David Polaner, MD, FAAP
The Children's Hospital and University of Colorado School of Medicine
Denver, CO

The 2002 Annual meeting of the Society, chaired by Maurice S. Zwass (University of California, San Francisco), took place on October 11, 2002 in Orlando, FL. The meeting was again divided into major themes, covering both scientific and clinical areas of anesthesia practice.

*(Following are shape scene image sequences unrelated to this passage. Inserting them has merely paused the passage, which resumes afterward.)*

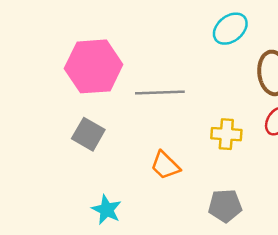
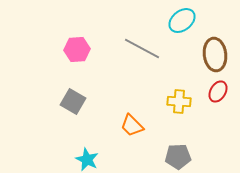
pink hexagon: (94, 66) -> (77, 50), size x0.6
gray line: (160, 92) -> (142, 49), moved, turned 30

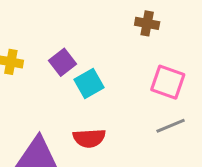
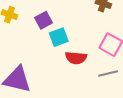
red semicircle: (89, 138) -> (76, 58), moved

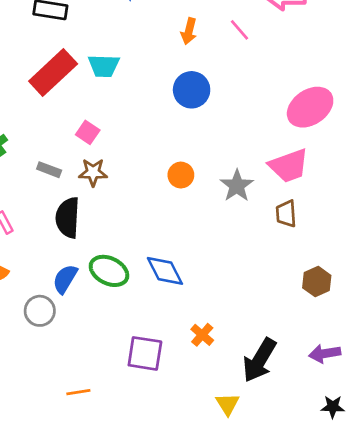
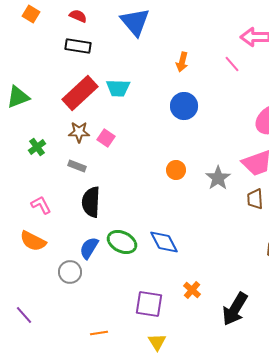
pink line: (239, 30) -> (232, 64), moved
brown star: (93, 172) -> (79, 132), moved
yellow triangle: (228, 404) -> (157, 342), moved

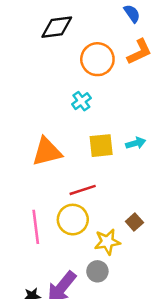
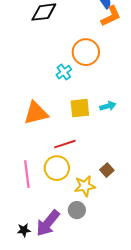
orange L-shape: (139, 52) -> (111, 16), moved
orange circle: (97, 59) -> (86, 52), moved

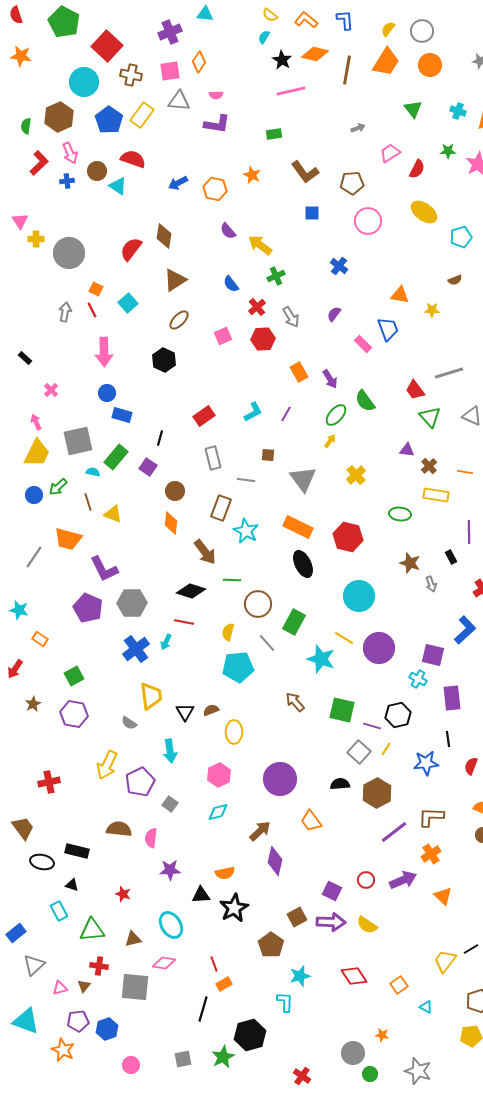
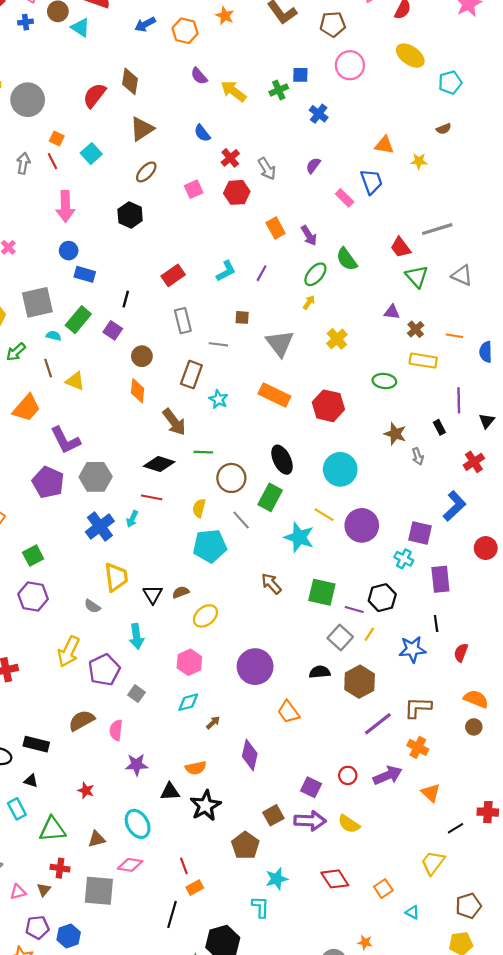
blue square: (312, 213) -> (300, 75), moved
green cross: (276, 276) -> (279, 90), moved
cyan star: (246, 531) -> (218, 399), size x0.7
orange trapezoid: (68, 539) -> (27, 408), turned -64
black ellipse: (303, 564) -> (282, 460), moved
yellow ellipse: (234, 732) -> (205, 616), turned 50
brown semicircle: (119, 829) -> (82, 720), turned -35
brown arrow: (260, 831) -> (213, 723), moved, size x0.6
orange cross: (431, 854) -> (418, 747), turned -30
black line: (471, 949) -> (456, 828), moved

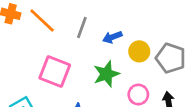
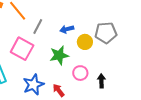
gray line: (82, 27) -> (38, 27), moved
gray pentagon: (171, 58) -> (106, 33), moved, turned -30

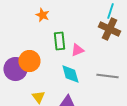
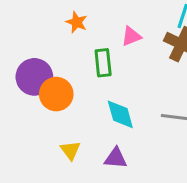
pink triangle: (77, 50) -> (131, 36), moved
purple circle: (15, 69) -> (34, 77), moved

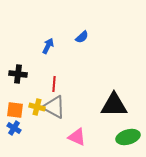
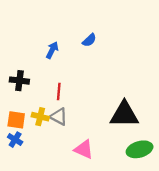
gray triangle: (54, 107) -> (59, 117), size x0.7

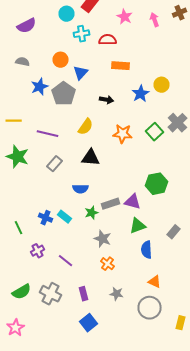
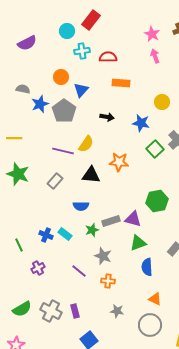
pink star: (124, 17) -> (152, 34), moved
pink arrow: (154, 20) -> (155, 56), moved
gray semicircle: (22, 62) -> (23, 89), moved
blue star: (140, 94) -> (141, 123), moved, turned -30
purple line: (48, 134) -> (63, 151), moved
orange star: (122, 134) -> (119, 162), moved
purple line: (66, 261) -> (79, 271), moved
orange cross: (108, 264) -> (108, 281), turned -32
purple rectangle: (84, 294) -> (75, 311), moved

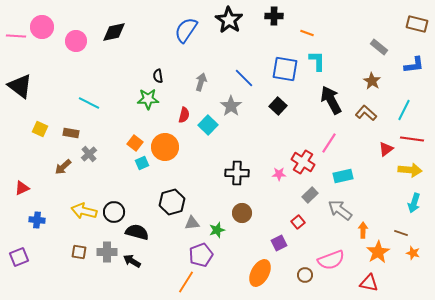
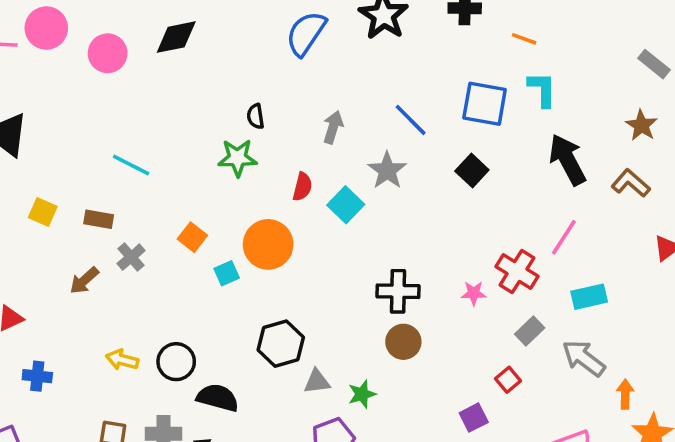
orange square: (135, 143) -> (192, 237), moved
yellow arrow: (84, 211) -> (122, 360), size x0.7
brown circle: (242, 213) -> (403, 342), moved

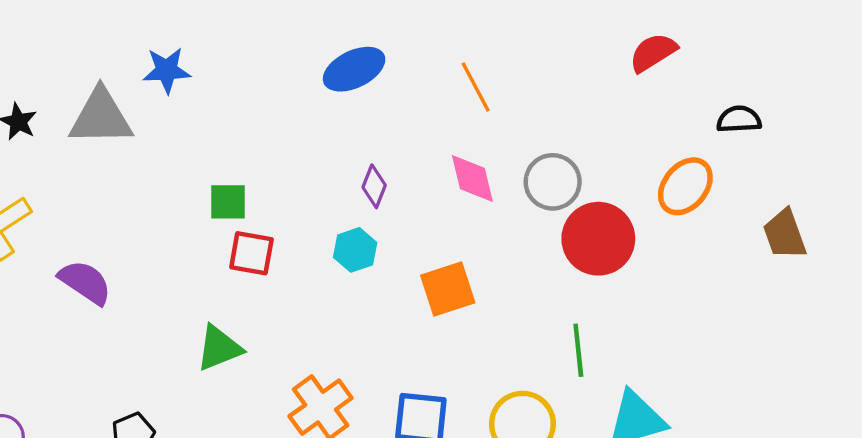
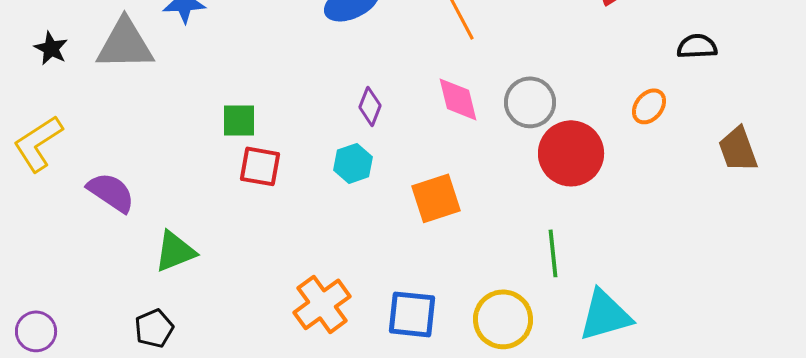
orange ellipse: (685, 186) -> (649, 106), size x0.7
green triangle: (219, 348) -> (175, 251), moved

The morning's two sessions were devoted to an examination of hemostasis and coagulation. In the first, moderated by Dr. Zwass, Marilyn Manco-Johnson (The Children's Hospital, Denver/ University of Colorado) gave an exceptionally clear review of coagulation in infants and children in the perioperative period. She noted that the classical conception of the clotting cascades, in which two parallel pathways converge with the conversion of Factor X to Factor Xa, has given way to an integrated system in which tissue factor initiates the activation of the coagulation system. This "intrinsic pathway" is now thought to be the dominant system, in which tissue factor, exposed when endothelium is damaged, interacts with zymogen and Factor VIIa to convert a small amount of Factor X to Xa. This is amplified through the entire coagulation system response, including platelet activation and the activation of other coagulation factors to induce clotting as an integrated and interacting circuit. Dr. Manco-Johnson discussed the developmental physiology of the coagulation system, and described the alterations in clotting function in neonates. Neonates are particularly prone to disorders of hemostasis, in that they may have more pronounced tissue factor elaboration. A logical approach to testing and therapy of genetic and ascquired disorders of hemostasis and thrombosis in pediatrics was presented.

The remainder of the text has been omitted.